This page represents a working draft. Once it has been finalized, this warning will be removed.


Technical Setup Guide

The technical portion of the OpenLMIS Implementer's Guide is aimed at two types of users:

  1. Technical Implementor: A technical person who is reading OpenLMIS documentation in order to start or plan out an implementation. They might not be actually doing the programming tasks, but they understand ICT4D and they will be arranging or managing the programmers or vendors who will do the technical tasks.
  2. Software Developer: A user who will actually do software programming on the OpenLMIS system, such as customizing, extending, configuring, installing, etc.

Architecture

OpenLMIS' ReadTheDocs site is the definitive source of documentation. Its architecture and UI structure sections, along with an accompanying Architecture Overview wiki page, provide a good introduction to the project's architecture.

Server Environments

OpenLMIS uses Docker and may be hosted either on premise or in the cloud within an implementer's choice data center. The latter option has many benefits. The hardware requirements necessary for running OpenLMIS depend partly on the size of an implementation’s dataset. During the development, testing, and rollout phases of an implementation, these requirements are often unclear, and may vary while data is migrated from a pre-existing system into OpenLMIS. Having access to scalable cloud compute resources is thus important during these early phases of the project. Later, during the support phase, the robust availability and accessibility of a cloud-hosted solution are important. The core OpenLMIS team therefore recommends the use of cloud based hosting for production grade implementations. A number have been deployed within Amazon Web Services (AWS), and OpenLMIS’ deployment topology documentation targets the platform.

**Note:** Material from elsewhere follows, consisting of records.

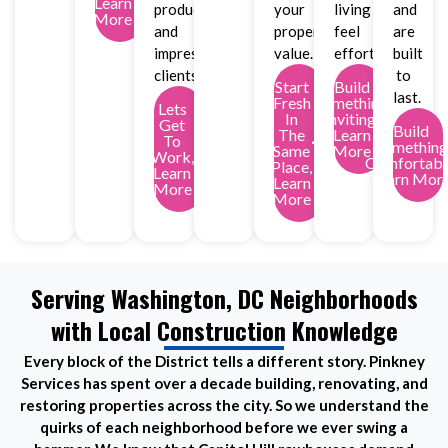
Learn
productivity
your
living
and
More
and
property
feel
are
impress
value.
effortless.
built
clients.
to
Start
Build
last.
Fresh
Something
Lets
In
Inviting,
Get
Build
The
Learn
To
Something
Same
More
Work,
Comfortabl
Place,
Learn
Learn Mor
Learn
More
More
Serving Washington, DC Neighborhoods
with Local Construction Knowledge
Every block of the District tells a different story. Pinkney
Services has spent over a decade building, renovating, and
restoring properties across the city. So we understand the
quirks of each neighborhood before we ever swing a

Most implementations require the creation and use of the following instances of OpenLMIS: 

  •  Development: Used by programmers to test new, rapidly changing, and potentially fragile customization work being done on behalf of an implementation.
  •  User Acceptance Test (UAT): Used by QA and other stakeholders to test features which have been progressed beyond the development phase but which require verification prior to promotion to the Production server.
  •  Production: Runs the instance of OpenLMIS intended for regular use by end users.
  •  Training (optional): A near-clone of the Production server intended to allow new users to freely experiment with the system. Implementers may potentially rely on the UAT server to fulfill this role later in the project’s lifecycle.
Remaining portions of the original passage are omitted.